そのすぐ後ろでアスターシャが悲鳴をあげた。金髪の姫君はフライスにかばわれるような形で守られているにもかかわらず、派手に悲鳴をあげたので、サーシェスにはフライスの後ろ姿が少し怒っているようにも見えた。だがそれも一瞬のことで、黒髪の修行僧は攻撃術法の印を完了した両手を差しのべ、水の呪文詠唱を完結した。
「悪しき者どもを殲滅せよ!」
上級術法の発動。無数の巨大な氷の刃が、炎のウロコに覆われた化け物の身体を突き抜けていく。氷の刃は化け物の炎を無効にするばかりか、皮膚を突き破り、その体内を絶対零度にも近い温度で凍てつかせているに違いなかった。

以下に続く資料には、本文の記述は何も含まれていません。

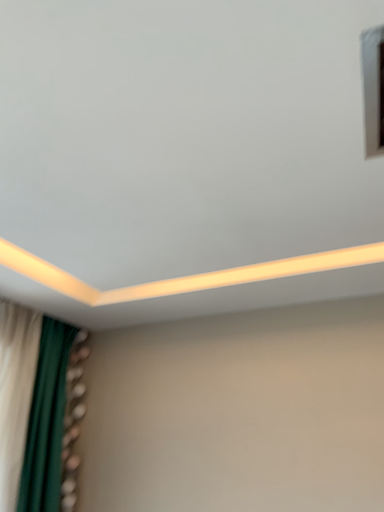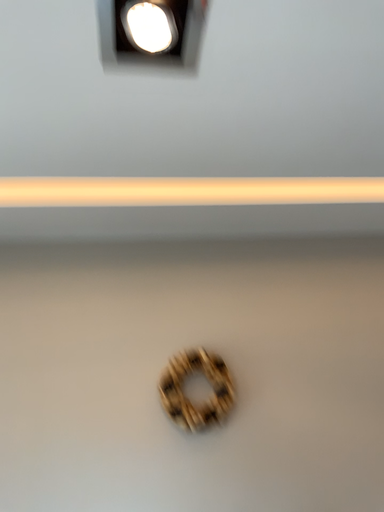 Question: Which way did the camera rotate in the video?

Choices:
 (A) rotated left
 (B) rotated right

Answer: (B) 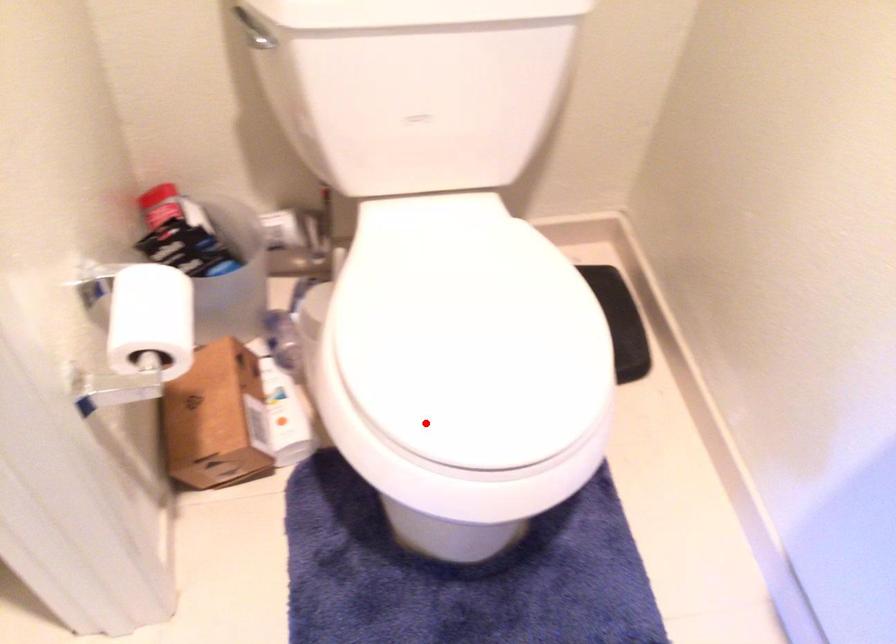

苦悶にのたうち回りながら、やがて化け蛇は断末魔の叫びをあげ、そして霧散していった。彼らモンスターの死体はこの世界にとどまることは少ない。偉大なる一族《イーシュ・ラミナ》の結界のほころびを見つけて実質化したものの、力が弱いためにほとんどが結界の向こうでひっそりと消滅しているのだという。おかげでラインハット寺院の中庭は、いつもの静かな庭園の姿を取り戻すことができた。騒ぎを聞きつけた寺院の下男たちが、大声で何か連絡を取り合いながらバタバタと駆け寄ってくるのが見えた。
「最近炎の属性を持ったモンスターばかりがやけに暴れているが……」
フライスはそうつぶやくと、何事もなかったかのように少しだけ乱れた黒髪を掻き上げ、そして化け物の消え去った後を見つめる。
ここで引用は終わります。